[Exercise directions]: Would you print the material exactly, starting at its first line and ending at the line holding "What do you see at coordinates (23, 2136)"?

[Supplied material]:

/---

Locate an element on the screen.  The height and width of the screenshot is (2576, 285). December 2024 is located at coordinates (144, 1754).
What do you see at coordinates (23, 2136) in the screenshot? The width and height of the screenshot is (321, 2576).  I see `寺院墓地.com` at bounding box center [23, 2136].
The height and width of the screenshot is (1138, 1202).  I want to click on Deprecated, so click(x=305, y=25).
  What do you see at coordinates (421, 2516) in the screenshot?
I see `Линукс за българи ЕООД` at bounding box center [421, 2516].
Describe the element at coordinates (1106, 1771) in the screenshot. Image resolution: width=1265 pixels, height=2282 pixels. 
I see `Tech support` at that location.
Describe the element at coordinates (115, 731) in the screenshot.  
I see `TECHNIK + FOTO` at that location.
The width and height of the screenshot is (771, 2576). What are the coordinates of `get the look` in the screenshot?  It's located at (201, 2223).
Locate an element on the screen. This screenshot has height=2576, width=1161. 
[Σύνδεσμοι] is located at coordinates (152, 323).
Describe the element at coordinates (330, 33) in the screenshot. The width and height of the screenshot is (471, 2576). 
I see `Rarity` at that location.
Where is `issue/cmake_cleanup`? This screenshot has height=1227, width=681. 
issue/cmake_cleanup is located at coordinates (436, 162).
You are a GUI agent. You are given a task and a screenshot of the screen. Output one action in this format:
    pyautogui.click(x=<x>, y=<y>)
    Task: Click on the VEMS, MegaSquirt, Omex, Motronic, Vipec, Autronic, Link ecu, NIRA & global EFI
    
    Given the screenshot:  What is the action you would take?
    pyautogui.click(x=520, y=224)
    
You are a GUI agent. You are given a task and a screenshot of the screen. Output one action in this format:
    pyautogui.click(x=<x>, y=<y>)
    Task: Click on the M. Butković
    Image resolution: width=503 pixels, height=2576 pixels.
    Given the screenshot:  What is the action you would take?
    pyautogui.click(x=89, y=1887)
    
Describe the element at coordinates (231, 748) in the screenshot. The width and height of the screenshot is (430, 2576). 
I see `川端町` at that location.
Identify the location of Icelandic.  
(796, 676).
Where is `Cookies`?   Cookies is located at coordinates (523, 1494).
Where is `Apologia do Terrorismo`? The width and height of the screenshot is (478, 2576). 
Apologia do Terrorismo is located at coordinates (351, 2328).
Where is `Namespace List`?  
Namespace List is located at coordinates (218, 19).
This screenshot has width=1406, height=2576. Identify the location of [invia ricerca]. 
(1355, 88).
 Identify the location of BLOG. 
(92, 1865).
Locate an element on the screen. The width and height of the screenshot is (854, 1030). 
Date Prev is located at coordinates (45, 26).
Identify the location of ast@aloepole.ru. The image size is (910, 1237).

\---

[Completed exercise]:
Locate an element on the screen.  The height and width of the screenshot is (2576, 285). December 2024 is located at coordinates (144, 1754).
What do you see at coordinates (23, 2136) in the screenshot? The width and height of the screenshot is (321, 2576).  I see `寺院墓地.com` at bounding box center [23, 2136].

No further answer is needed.